Ainda conforme o órgão, a relação entre imprensa e governo está piorando mais durante o governo de Jair Bolsonaro.

"A desconfiança em relação à imprensa, alimentada pela retórica antimídia e pela banalização do discurso estigmatizante da classe política, especialmente no Brasil (110º do Ranking), em Cuba (173º), na Venezuela (159º), na Nicarágua (160º) e em El Salvador (112º), ganhou mais terreno. Cada vez mais visíveis e virulentos, esses ataques públicos enfraquecem a profissão e incentivam processos abusivos, campanhas de difamação e intimidação - principalmente contra mulheres - e assédio online contra jornalistas críticos", diz o texto publicado pela ONG.

Já na análise global, a RSF pontua que há um "número recorde de países em uma posição muito grave", sendo que 12 nações estão na "lista vermelha", incluindo a Rússia e Belarus. Os dois países são extremamente alinhados e o regime de Aleksandr Lukashenko é o único a apoiar abertamente Vladimir Putin em sua guerra na Ucrânia.

O conflito europeu, inclusive, ganhou destaque na análise publicada.

"Internacionalmente, a assimetria entre sociedades abertas, por um lado, e regimes despóticos que controlam seus meios de comunicação e suas plataformas enquanto travam guerras de propaganda, por outro, enfraquece as democracias. Em ambos os níveis, essa dupla polarização é um fator de intensificação das tensões", diz o relatório.

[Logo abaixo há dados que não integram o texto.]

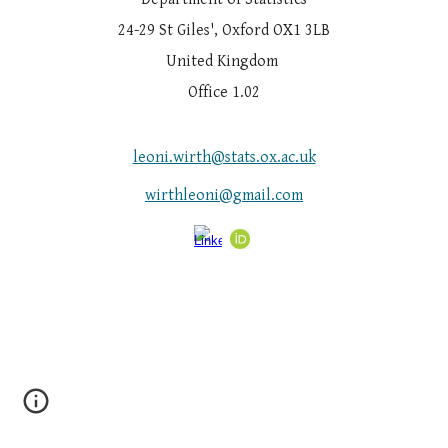
24-29 St Giles', Oxford OX1 3LB
United Kingdom
Office 1.02
leoni.wirth@stats.ox.ac.uk
wirthleoni@gmail.com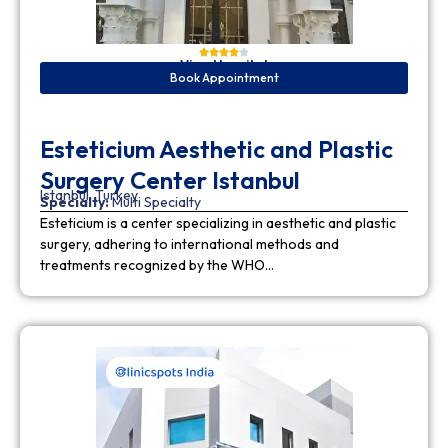
View Hospital
Book Appointment
Esteticium Aesthetic and Plastic
Surgery Center Istanbul
Istanbul, Turkey
Specialty:
Multi Specialty
Esteticium is a center specializing in aesthetic and plastic
surgery, adhering to international methods and
treatments recognized by the WHO…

"A invasão da Ucrânia (106ª) pela Rússia (155ª) no final de fevereiro de 2022 é emblemática do fenômeno, pois foi preparada por uma guerra de propaganda", ressaltam os especialistas.

A RSF ainda alerta para a falta de regulamentação da comunicação online, ressaltando que o ranking divulgado nesta terça "mostra os efeitos desastrosos do caos da informação (um espaço digital globalizado e desregulamentado, que favorece a informação falsa e a propaganda)".

Os melhores do ranking, novamente, foram Noruega, Dinamarca e Suécia. Os demais países do Top 10 foram Estônia, Finlândia, Irlanda, Portugal, Costa Rica, Lituânia e Liechtenstein.

Já as 10 piores nações em liberdade de imprensa são: Coreia do Norte (180), Eritreia (179), Irã (178), Turcomenistão (177), Myanmar (176), China (175), Vietnã (174), Cuba (173), Iraque (172) e Síria (171). (com agência Ansa)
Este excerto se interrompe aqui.